You have circled the top left. Left, right, fore, aft are from the perspective of a person sitting in the car seat. Is that black box covering the battery? Two burning smells I think of are 1) an overheated electrical connection - a kind of acrid, hot plastic smell, and 2) burning rubber, like a belt that is slipping because it’s not tight enough, or because one of the components it spins has a tight bearing.
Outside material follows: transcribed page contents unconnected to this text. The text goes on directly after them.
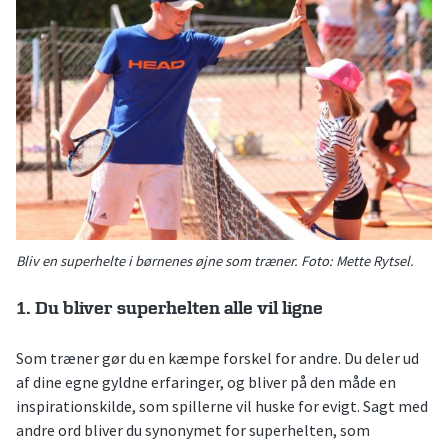
Bliv en superhelte i børnenes øjne som træner. Foto: Mette Rytsel.
1. Du bliver superhelten alle vil ligne
Som træner gør du en kæmpe forskel for andre. Du deler ud
af dine egne gyldne erfaringer, og bliver på den måde en
inspirationskilde, som spillerne vil huske for evigt. Sagt med
andre ord bliver du synonymet for superhelten, som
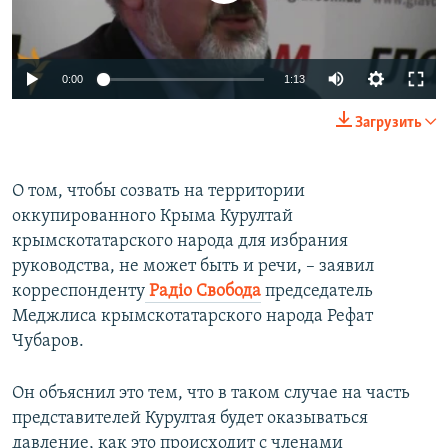
ПРИСОЕДИНЯЙТЕСЬ!
ПОБЕДИТЕЛЕЙ НЕ СУДЯТ?
КРЫМ.НЕПОКОРЕННЫЙ
0:00
1:13
ELIFBE
Загрузить
УКРАИНСКАЯ ПРОБЛЕМА КРЫМА
Все сайты RFE/RL
О том, чтобы созвать на территории
оккупированного Крыма Курултай
крымскотатарского народа для избрания
руководства, не может быть и речи, – заявил
корреспонденту
Радіо Свобода
председатель
Меджлиса крымскотатарского народа Рефат
Чубаров.
Он объяснил это тем, что в таком случае на часть
представителей Курултая будет оказываться
давление, как это происходит с членами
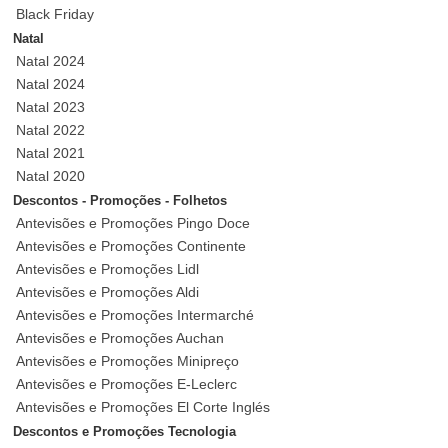
Black Friday
Natal
Natal 2024
Natal 2024
Natal 2023
Natal 2022
Natal 2021
Natal 2020
Descontos - Promoções - Folhetos
Antevisões e Promoções Pingo Doce
Antevisões e Promoções Continente
Antevisões e Promoções Lidl
Antevisões e Promoções Aldi
Antevisões e Promoções Intermarché
Antevisões e Promoções Auchan
Antevisões e Promoções Minipreço
Antevisões e Promoções E-Leclerc
Antevisões e Promoções El Corte Inglés
Descontos e Promoções Tecnologia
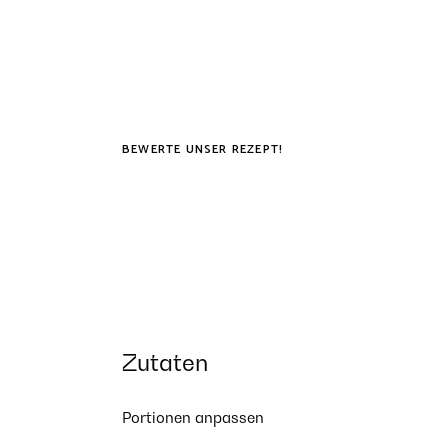
BEWERTE UNSER REZEPT!
Zutaten
Portionen anpassen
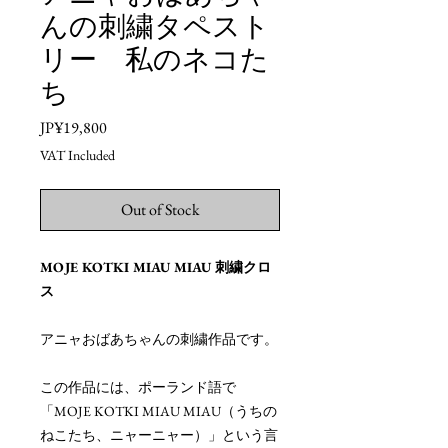
んの刺繍タペスト
リー 私のネコた
ち
Price
JP¥19,800
VAT Included
Out of Stock
MOJE KOTKI MIAU MIAU 刺繍クロ
ス
アニャおばあちゃんの刺繍作品です。
この作品には、ポーランド語で
「MOJE KOTKI MIAU MIAU（うちの
ねこたち、ニャーニャー）」という言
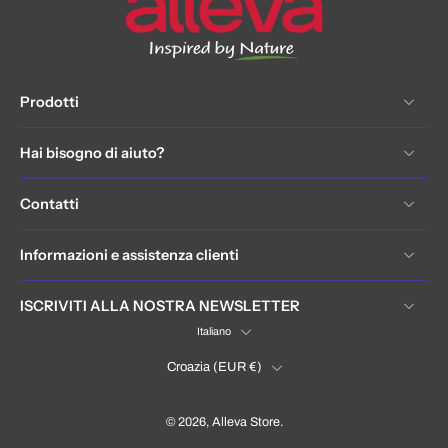
Prodotti
Hai bisogno di aiuto?
Contatti
Informazioni e assistenza clienti
ISCRIVITI ALLA NOSTRA NEWSLETTER
Italiano
Croazia ‎(EUR €)‎
© 2026,
Alleva Store
.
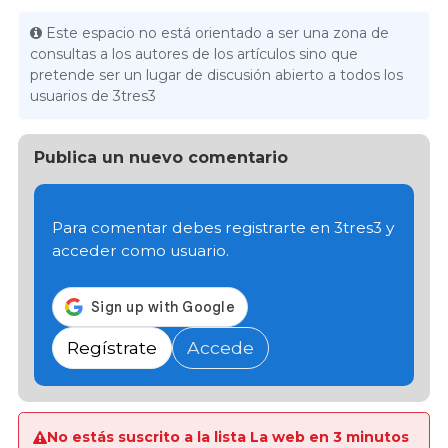
Este espacio no está orientado a ser una zona de
consultas a los autores de los artículos sino que
pretende ser un lugar de discusión abierto a todos los
usuarios de 3tres3
Publica un nuevo comentario
Para comentar debes registrarte en 3tres3 y
acceder como usuario.
Regístrate
Accede
No estás suscrito a la lista La web en 3 minutos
A burning oil smell, as mentioned, is another possibility.

I think that box you circled is the engine fuse box. The battery is underneath that two-level cover just in front toward the front edge of the engine compartment. That two-level cover covers the ECU.

I tried sniffing around that circled area on my 2011 Nox (3.0L engine) and nothing. But you might have something electrical in that fuse box burning up? I’d try taking off that cover and looking around for anything obvious.

There’s no way to tell over the internet where the odor is coming from. Could be something simple like a valve cover leak that is dripping on the exhaust manifold. That’ll definitely create a stink. There’s so many places in a car that can leak, impossible to say; you need an actual in-shop inspection. Either that or just ignore it, maybe it will go away, or if not maybe it will get so bad you’ll see where the problem is located. Make sure to routinely check all the engine compartment fluid levels in the meantime.

I wouldn’t suggest to use a dealership for this problem myself. Ask your friends, relatives, church-goers, gym members, anybody you have a personal relationship with who they use to fix their cars. From that list interview a couple of shops that work on Chevy’s, and choose the one that best addressed your questions. Questions to ask might be: How much experience do you have w/Nox’s; How do you determine how much to charge; what sort of guarantee or warranty on your shop’s work do you provide. You’re trying to find a shop that has a lot of experience and seems to be honest and forthright. If they tell you they are able to fix any problem you have fast for cheap, that’s not the shop to use. If they tell you that sometimes the first fix doesn’t do the job, and if that happens just bring the Nox back in and they’ll keep working the problem until they find a fix that does work, that’s the sort of thing I like to hear.